Many startups fail before PMF ever happens.
In fact, I believe they fail because they never achieve PMF.
Further, I believe that the life of any startup can be divided into two parts: before PMF ("BPMF") and after PMF ("APMF").
When you're BPMF, focus obsessively on getting to PMF.
Do whatever is required to get to PMF. Including changing out people, rewriting the product, moving into a different market, telling customers yes when you don't want to, telling customers no when you do want to, raising that fourth round of highly dilutive venture capital—whatever is required.
When you get right down to it, you can ignore almost everything else.

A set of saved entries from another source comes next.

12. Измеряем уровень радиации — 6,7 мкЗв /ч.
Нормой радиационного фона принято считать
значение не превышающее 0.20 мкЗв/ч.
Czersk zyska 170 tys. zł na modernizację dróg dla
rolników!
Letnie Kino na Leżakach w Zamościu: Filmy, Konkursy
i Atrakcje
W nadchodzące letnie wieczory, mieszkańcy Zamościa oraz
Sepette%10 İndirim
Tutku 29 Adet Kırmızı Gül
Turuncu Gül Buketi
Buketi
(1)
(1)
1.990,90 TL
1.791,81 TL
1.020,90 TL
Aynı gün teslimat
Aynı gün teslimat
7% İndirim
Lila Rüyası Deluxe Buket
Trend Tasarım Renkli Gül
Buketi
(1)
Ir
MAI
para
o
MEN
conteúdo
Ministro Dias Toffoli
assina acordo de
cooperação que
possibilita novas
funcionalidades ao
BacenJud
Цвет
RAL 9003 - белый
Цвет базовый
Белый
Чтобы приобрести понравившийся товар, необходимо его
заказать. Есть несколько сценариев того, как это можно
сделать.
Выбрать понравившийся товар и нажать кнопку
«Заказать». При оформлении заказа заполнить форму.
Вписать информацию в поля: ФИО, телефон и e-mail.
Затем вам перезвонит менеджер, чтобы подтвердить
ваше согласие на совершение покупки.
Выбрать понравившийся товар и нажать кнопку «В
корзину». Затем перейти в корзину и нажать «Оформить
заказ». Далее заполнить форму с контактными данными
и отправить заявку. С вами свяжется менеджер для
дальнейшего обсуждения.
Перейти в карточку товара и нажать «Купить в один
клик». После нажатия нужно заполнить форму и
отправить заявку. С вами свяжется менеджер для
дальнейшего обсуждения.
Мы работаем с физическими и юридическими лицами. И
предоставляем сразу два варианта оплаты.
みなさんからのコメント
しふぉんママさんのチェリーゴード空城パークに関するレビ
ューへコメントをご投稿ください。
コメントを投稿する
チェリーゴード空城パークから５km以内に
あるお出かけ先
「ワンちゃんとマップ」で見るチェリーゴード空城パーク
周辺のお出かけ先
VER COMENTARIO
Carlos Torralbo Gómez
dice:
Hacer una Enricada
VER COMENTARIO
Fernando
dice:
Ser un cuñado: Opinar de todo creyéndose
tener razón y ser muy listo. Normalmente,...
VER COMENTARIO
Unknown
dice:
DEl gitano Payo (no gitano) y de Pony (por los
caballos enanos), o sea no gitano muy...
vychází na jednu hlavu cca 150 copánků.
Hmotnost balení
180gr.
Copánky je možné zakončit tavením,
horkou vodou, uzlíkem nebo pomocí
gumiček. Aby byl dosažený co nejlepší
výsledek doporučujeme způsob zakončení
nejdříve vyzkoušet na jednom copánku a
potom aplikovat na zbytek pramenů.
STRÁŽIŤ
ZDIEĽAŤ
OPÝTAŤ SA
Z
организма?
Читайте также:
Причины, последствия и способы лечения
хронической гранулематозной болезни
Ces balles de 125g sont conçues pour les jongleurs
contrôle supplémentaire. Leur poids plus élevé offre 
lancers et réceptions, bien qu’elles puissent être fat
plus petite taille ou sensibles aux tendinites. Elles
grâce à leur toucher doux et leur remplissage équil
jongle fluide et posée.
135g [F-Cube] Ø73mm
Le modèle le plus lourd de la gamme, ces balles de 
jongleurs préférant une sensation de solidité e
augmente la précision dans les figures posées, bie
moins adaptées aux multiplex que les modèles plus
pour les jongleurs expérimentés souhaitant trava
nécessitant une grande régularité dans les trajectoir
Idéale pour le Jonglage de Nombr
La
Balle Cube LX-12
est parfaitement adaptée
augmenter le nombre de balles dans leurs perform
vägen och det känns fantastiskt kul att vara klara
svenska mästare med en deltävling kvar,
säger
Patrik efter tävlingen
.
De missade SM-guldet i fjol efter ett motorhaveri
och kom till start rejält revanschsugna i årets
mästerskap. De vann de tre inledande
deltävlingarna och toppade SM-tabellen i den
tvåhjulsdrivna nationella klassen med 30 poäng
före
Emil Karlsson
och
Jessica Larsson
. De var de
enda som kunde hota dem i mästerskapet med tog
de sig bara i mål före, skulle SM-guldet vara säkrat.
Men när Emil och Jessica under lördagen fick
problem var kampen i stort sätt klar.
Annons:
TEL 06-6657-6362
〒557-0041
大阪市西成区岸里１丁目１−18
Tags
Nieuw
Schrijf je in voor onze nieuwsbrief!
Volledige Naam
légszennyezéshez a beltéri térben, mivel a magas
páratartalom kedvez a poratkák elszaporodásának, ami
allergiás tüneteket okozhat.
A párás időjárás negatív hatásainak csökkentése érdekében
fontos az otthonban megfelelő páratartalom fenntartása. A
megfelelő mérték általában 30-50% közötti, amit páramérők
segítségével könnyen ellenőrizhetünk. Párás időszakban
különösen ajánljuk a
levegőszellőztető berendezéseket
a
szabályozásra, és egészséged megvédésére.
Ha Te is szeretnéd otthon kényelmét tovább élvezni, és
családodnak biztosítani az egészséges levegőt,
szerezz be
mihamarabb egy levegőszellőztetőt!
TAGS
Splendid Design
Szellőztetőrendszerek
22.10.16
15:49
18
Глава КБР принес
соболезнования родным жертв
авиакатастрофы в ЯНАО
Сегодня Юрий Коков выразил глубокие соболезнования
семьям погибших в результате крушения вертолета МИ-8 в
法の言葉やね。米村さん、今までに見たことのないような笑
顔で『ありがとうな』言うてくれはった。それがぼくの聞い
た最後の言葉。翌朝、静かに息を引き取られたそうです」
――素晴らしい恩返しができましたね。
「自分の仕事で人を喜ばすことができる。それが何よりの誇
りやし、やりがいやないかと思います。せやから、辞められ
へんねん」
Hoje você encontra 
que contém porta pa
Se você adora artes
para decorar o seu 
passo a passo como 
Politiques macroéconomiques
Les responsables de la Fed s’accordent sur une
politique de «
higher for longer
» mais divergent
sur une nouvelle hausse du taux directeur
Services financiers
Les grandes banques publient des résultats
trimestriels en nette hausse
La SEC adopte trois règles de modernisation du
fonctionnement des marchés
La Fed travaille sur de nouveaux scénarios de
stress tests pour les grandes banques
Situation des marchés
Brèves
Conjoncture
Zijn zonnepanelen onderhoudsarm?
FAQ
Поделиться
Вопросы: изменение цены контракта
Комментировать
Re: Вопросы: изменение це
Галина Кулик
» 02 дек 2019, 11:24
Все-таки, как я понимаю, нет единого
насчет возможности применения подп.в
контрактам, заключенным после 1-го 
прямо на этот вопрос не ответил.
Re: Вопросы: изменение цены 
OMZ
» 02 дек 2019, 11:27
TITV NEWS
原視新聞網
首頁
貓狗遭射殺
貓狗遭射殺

I'm not suggesting that you do ignore everything else—just that from what I've seen in successful startups, you can.
Whenever you see a successful startup, you see one that has achieved PMF—and usually along the way screwed up all kinds of other things, from channel model to product development methodology to marketing plan to press relations to compensation policies to the CEO sleeping with the venture capitalist. And the startup is still successful.
Conversely, you see a surprising number of really well-run startups that have all aspects of operations completely buttoned down, HR policies in place, great sales model, thoroughly thought-out marketing plan, great interview process, outstanding catered food, 30" monitors for all the programmers, top-tier VCs on the board—and they're heading straight off a cliff due to never finding PMF.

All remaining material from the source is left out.